We were watching an episode of Guy Fieri's Diners, Drive-Ins and Dives a few weeks ago. It featured a place called Slim's Last Chance Chili Shack, in Seattle, WA. It's south of downtown, and we hadn't heard of it while we lived there. Here's a link to their website
Anyway, they make both a red chili and a green chili. And the owner was showing Guy how to make both chilis, listing off all the ingredients as he put them together. So, when it came on again (you know how Food Network is), Steve realized it was the same show, so I put in a tape and taped the episode. Then I spent about half an hour playing it over and over, pausing it, even putting on the closed captioning, to write down everything that went into the chilis.
Last weekend we made the Green Chili, or Chili Verde. We just guessed at amounts. Here is our recipe:
NOTE: We ordered spices online from Penzeys.
When Steve was cooking chicken (in the iron skillet) with his Steak Seasoning, I could smell the garlic and onion powder six feet away at the computer! Steve tossed all our old spices. No more 99-cent spices from Shoppers, or even the name-brand spices from other grocery stores. When we had Corey over and made Two Alarm Chili, but using our own spices*, it didn't taste very good. From now on, only the good stuff from Penzeys! So, everything below is from Penzeys, except the salt (Morton Coarse Kosher Salt), but including the pepper (India Special Extra Bold Peppercorns - really good!).
*Before we moved from Memphis to Seattle, I was afraid we wouldn't be able to find the Two Alarm Chili mix, so I measured everything in the packets. However, if using cheap spices: ugh! And we still sometimes buy the mix because it's easier - and very good, too.
So, here's our recipe:
Our Approximation of Slim's Last Chance Chili Verde
1 Tbsp Onion Powder
1 Tbsp granulated Garlic
1 Tbsp Smoked Paprika
1 Tbsp Ancho Chili Powder
2 tsp Chili 3000
1 Tbsp dark brown sugar
1 tsp Kosher salt
1 tsp black pepper
About 1/4 cup Extra Virgin Olive Oil
1 pork butt (shoulder) roast, preferably bone-in (about 2-3 lb.)
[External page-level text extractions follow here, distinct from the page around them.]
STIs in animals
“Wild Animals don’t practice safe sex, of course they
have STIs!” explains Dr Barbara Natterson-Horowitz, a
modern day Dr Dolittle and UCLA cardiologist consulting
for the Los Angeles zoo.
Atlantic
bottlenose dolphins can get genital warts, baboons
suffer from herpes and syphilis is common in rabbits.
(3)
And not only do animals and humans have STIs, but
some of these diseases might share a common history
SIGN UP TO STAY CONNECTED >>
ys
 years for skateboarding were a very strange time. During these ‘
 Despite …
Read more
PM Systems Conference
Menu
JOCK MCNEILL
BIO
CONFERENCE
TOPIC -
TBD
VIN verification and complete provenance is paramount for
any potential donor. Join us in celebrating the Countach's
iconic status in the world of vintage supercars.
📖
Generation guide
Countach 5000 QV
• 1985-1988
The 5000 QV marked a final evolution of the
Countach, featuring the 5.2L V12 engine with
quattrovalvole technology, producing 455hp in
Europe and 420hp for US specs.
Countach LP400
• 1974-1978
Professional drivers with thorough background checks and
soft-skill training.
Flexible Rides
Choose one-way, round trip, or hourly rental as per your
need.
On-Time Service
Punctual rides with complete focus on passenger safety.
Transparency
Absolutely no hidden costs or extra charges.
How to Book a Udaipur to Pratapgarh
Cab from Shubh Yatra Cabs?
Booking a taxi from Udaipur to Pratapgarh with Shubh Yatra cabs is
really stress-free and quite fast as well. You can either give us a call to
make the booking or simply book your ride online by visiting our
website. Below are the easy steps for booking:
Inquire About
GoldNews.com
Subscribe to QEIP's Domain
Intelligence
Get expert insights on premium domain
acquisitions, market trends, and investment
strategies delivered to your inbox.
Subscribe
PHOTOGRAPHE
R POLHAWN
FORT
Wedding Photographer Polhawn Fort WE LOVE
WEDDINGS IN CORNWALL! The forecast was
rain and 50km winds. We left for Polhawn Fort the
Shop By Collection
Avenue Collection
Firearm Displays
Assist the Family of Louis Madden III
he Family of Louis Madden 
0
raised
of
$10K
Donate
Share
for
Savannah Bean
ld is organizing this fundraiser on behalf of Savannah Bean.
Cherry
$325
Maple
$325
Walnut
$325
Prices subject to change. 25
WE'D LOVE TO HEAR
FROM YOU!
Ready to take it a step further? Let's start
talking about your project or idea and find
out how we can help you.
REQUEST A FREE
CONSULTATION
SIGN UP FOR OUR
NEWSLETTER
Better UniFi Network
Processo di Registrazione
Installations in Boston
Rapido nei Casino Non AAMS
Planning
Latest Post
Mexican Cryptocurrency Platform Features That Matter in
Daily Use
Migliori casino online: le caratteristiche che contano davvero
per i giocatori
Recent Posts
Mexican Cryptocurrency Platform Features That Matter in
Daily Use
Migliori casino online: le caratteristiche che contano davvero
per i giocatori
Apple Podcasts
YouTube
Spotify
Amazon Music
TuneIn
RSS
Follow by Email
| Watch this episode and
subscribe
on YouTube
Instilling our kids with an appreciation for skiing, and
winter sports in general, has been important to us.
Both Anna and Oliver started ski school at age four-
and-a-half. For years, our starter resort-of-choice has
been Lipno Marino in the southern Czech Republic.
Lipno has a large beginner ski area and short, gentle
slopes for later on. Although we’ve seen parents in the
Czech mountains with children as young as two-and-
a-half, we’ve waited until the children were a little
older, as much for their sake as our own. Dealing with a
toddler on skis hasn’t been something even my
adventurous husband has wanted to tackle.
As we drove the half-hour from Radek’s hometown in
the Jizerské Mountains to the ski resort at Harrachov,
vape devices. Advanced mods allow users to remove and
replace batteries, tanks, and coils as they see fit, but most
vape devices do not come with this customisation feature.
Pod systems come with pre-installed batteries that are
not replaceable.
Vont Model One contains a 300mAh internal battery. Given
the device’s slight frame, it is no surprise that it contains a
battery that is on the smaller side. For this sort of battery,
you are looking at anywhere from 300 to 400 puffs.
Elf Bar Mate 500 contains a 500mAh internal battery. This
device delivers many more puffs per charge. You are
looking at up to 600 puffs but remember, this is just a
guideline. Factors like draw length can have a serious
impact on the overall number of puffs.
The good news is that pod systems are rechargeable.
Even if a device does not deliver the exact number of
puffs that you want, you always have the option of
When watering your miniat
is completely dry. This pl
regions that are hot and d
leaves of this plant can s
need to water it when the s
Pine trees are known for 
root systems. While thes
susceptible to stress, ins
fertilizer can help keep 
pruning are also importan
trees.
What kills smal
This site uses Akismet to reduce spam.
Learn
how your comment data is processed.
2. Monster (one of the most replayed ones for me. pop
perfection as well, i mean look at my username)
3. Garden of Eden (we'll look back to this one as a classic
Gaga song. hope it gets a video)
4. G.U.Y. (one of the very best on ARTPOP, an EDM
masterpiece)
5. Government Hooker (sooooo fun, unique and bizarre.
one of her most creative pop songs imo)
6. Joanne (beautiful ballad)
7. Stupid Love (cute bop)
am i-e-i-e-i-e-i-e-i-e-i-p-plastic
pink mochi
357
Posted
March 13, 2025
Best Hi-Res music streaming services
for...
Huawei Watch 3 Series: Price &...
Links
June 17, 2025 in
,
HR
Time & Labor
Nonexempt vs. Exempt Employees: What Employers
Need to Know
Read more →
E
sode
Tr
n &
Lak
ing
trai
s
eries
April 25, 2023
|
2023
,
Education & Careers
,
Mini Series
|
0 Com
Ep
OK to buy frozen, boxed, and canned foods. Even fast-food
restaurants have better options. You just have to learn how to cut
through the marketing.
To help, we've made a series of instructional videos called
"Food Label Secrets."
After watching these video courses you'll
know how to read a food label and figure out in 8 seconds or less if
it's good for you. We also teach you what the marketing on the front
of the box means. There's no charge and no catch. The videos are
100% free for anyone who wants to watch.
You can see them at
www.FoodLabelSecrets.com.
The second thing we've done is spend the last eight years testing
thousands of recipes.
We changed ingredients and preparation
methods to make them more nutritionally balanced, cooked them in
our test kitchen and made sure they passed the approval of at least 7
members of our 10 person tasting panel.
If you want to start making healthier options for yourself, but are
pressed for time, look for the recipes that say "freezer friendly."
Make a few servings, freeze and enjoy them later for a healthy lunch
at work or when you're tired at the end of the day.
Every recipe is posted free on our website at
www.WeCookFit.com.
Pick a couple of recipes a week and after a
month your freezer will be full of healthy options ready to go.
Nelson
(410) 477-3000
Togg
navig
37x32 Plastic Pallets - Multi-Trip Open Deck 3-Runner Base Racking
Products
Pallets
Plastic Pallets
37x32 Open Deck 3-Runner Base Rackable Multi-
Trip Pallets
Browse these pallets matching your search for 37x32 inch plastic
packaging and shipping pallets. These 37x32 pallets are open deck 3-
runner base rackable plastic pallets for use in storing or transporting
Set aside about 2/3 of the dry spices to be used as a rub on the pork roast, and reserve the rest to add to the chili. Mix the 2/3 of the spice rub with the olive oil to make a paste, then rub all over the pork roast.**
We did the usual with the pork roast: heat up roasting pan on stovetop, sear pork roast, then into oven at 325 for 4 hours.
For the green sauce, we oven roasted everything (rather than reserving the onion and garlic to saute in a pan). We used:
2 Poblano peppers
2 Anaheim peppers
2 Jalapeno peppers
About 10 very small Tomatillos (probably fewer if they were bigger)
1 Yellow Onion
4 cloves fresh Garlic
About 2 Tbsp Olive Oil
1 tsp each salt and pepper
Rinse and dry the peppers, but leave whole. Peel onion and roughly chop into quarters. Peel garlic cloves. Put all vegetables into a roasting pan (metal or glass) and toss with olive oil, salt and pepper. Roast in a 400 degree oven and check in 45 minutes to see if everything is roasted golden brown, but not burning (depends on your oven). Let vegetables cool. Pull the stems off the peppers and seed them, also pulling out the veins (the heat is in the seeds and veins). Or, you can leave some seeds in for heat. You can peel if you want - we never bother with peeling peppers. Put all veggies into the blender and blend until smooth.
We let the roasted pork and green sauce rest in the fridge overnight and made the chili the next day.
2 Cups Chicken Broth
1/4 Cup Masa flour
1/4 Cup Olive Oil
Reserved 1/3 of Dry Rub
1 tsp granulated Garlic
1 tsp Season Salt (we use McCormick Season All Season Salt)
1 tsp Mexican Oregano
1 tsp Cumin
Salt, Pepper to taste
Shred pork and put into a big pot. Add the green sauce, 2 cups chicken broth, and the spices, and bring to a simmer. In a small bowl, mix the Masa flour and Olive Oil into a smooth paste. Whisk the masa paste into the chili and simmer about 20 more minutes.
We served it over rice. Leftovers are also good with pasta. We did not add any cheese or sour cream - it didn't need a thing added on top.
**Adding oil to the spice mixture is Steve's most recent brilliant idea. He's been doing that with everything - mixing oil with the Steak Seasoning before putting on chicken or pork chops. It adheres to the meat better than just putting on dry seasoning.
Sorry the chili is kind of an unappetizing color. It really is very, very good. And oven-roasting the chilis and then seeding them is the way to go - I didn't have capsaicin on my hands for days, burning myself.